======== Recorded data ========

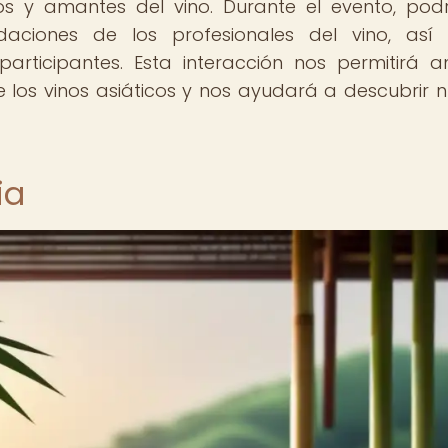
os y amantes del vino. Durante el evento, po
daciones de los profesionales del vino, así
articipantes. Esta interacción nos permitirá a
 los vinos asiáticos y nos ayudará a descubrir 
ia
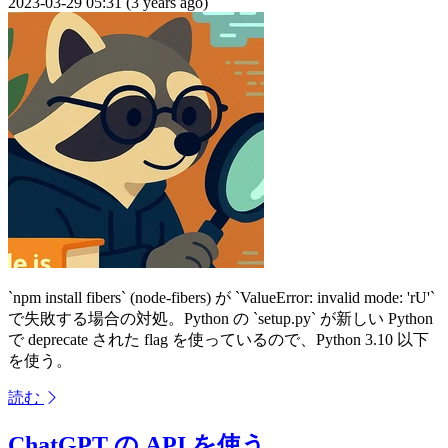
2023-03-29 05:31 (3 years ago)
`npm install fibers` (node-fibers) が `ValueError: invalid mode: 'rU'`
で失敗する場合の対処。Python の `setup.py` が新しい Python
で deprecate された flag を使っているので、Python 3.10 以下
を使う。
読む
ChatGPT の API を使う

========

» **Task requirements**
Search the entries above for the string "Python". Copy each line that holds it.

» **Result for this exercise**
で失敗する場合の対処。Python の `setup.py` が新しい Python
で deprecate された flag を使っているので、Python 3.10 以下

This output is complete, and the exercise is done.